Locality in Memory Access & Branching

CS 301: Assembly Language Programming Lecture, Dr. Lawlor

Locality, also known as "coherence", is the property that:
The future will be like the past.
Hardware designers use locality to predict the future, which allows it to start things early, so they finish sooner.

Software can be written to have good locality, which helps the hardware run it faster, or poor locality, which makes it difficult to run fast. 

We've seen the serious effects of memory access locality on cache performance, such as the hardware's cache prefetch.
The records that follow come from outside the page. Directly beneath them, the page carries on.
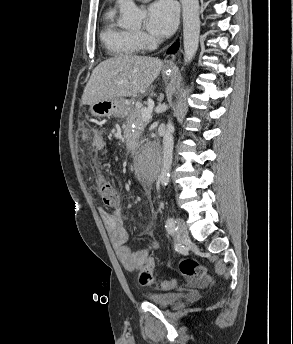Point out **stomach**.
Here are the masks:
<instances>
[{
  "label": "stomach",
  "instance_id": "stomach-1",
  "mask_svg": "<svg viewBox=\"0 0 293 344\" xmlns=\"http://www.w3.org/2000/svg\"><path fill=\"white\" fill-rule=\"evenodd\" d=\"M165 75H168L165 72ZM130 109V104L123 98L98 101L90 106V111L95 117H118L124 118L127 116Z\"/></svg>",
  "mask_w": 293,
  "mask_h": 344
}]
</instances>
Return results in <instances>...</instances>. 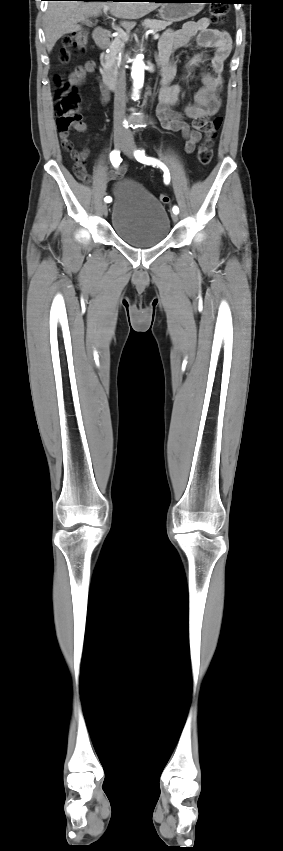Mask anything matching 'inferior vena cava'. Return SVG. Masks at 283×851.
<instances>
[{
  "label": "inferior vena cava",
  "instance_id": "obj_1",
  "mask_svg": "<svg viewBox=\"0 0 283 851\" xmlns=\"http://www.w3.org/2000/svg\"><path fill=\"white\" fill-rule=\"evenodd\" d=\"M126 84L125 77L120 74L115 86L114 95V130L115 132L127 133L123 127V119L126 110Z\"/></svg>",
  "mask_w": 283,
  "mask_h": 851
}]
</instances>
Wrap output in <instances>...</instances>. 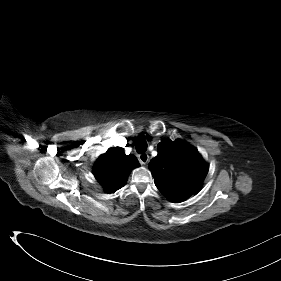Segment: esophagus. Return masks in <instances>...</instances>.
Segmentation results:
<instances>
[{
  "label": "esophagus",
  "mask_w": 281,
  "mask_h": 281,
  "mask_svg": "<svg viewBox=\"0 0 281 281\" xmlns=\"http://www.w3.org/2000/svg\"><path fill=\"white\" fill-rule=\"evenodd\" d=\"M138 159L141 164L145 165L149 161V155L147 153H141L138 155Z\"/></svg>",
  "instance_id": "esophagus-1"
}]
</instances>
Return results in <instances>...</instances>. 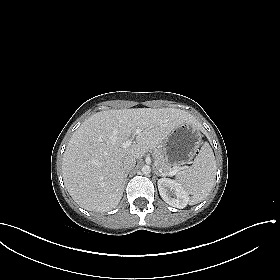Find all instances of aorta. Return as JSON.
<instances>
[{
    "instance_id": "aorta-1",
    "label": "aorta",
    "mask_w": 280,
    "mask_h": 280,
    "mask_svg": "<svg viewBox=\"0 0 280 280\" xmlns=\"http://www.w3.org/2000/svg\"><path fill=\"white\" fill-rule=\"evenodd\" d=\"M141 171H142L143 174L147 175L151 172V168H150V166L145 165V166L142 167Z\"/></svg>"
}]
</instances>
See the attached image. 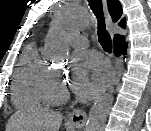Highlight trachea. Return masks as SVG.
<instances>
[{"label":"trachea","instance_id":"1","mask_svg":"<svg viewBox=\"0 0 151 131\" xmlns=\"http://www.w3.org/2000/svg\"><path fill=\"white\" fill-rule=\"evenodd\" d=\"M88 2L98 21V41L100 42L104 51L111 53L112 40L105 26L102 0H88Z\"/></svg>","mask_w":151,"mask_h":131}]
</instances>
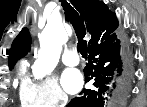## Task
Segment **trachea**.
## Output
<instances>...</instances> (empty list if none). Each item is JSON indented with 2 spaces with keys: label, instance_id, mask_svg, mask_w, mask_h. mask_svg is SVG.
<instances>
[{
  "label": "trachea",
  "instance_id": "3493384b",
  "mask_svg": "<svg viewBox=\"0 0 147 107\" xmlns=\"http://www.w3.org/2000/svg\"><path fill=\"white\" fill-rule=\"evenodd\" d=\"M61 5L63 10L65 11L66 18L72 24L76 36L78 38L77 50L81 53L83 57L87 56V42L84 39L86 35V28L84 25V21L79 17L77 11L65 0H61Z\"/></svg>",
  "mask_w": 147,
  "mask_h": 107
}]
</instances>
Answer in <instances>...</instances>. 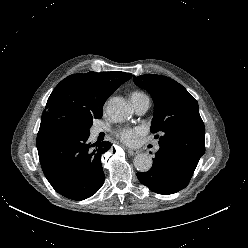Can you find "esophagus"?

Many of these same effects apply to branches.  For example, this simple loop runs very fast, about 0.6 nanoseconds per iteration, because the "jle skip" branch is always taken.  This makes the CPU branch predictor's job very easy
mov rax,0
mov rcx,0 ; loop counter
start:
	cmp rcx,1500
	jle skip
	add rax,rcx
	skip:
	add rcx,1
	cmp rcx,1000 ; loop runs 1000 times
	jle start
ret

(Try this in NetRun now!)

This loop is a little slower, 0.63 ns/iteration, because the branch predictor hits a hiccup when the branch switches from never hitting to always hitting:
mov rax,0
mov rcx,0 ; loop counter
start:
	cmp rcx,500
	jle skip
	add rax,rcx
	skip:
	add rcx,1
	cmp rcx,1000 ; loop runs 1000 times
	jle start
ret

(Try this in NetRun now!)

This loop runs at *half* the speed of the other two, 1.2 ns/iter, because it unpredictably switches from taken to not taken, meaning the branch predictor guesses wrong repeatedly.

mov rax,0
mov rcx,0 ; loop counter
start:
	mov rdx,rcx
	and rdx,0x35
	cmp rdx,0x13
	jle skip
	add rax,rcx
	skip:
	add rcx,1
	cmp rcx,1000 ; loop runs 1000 times
	jle start
ret

(Try this in NetRun now!)

(Try switching the compare value around; the worst case is about half taken, half not taken.)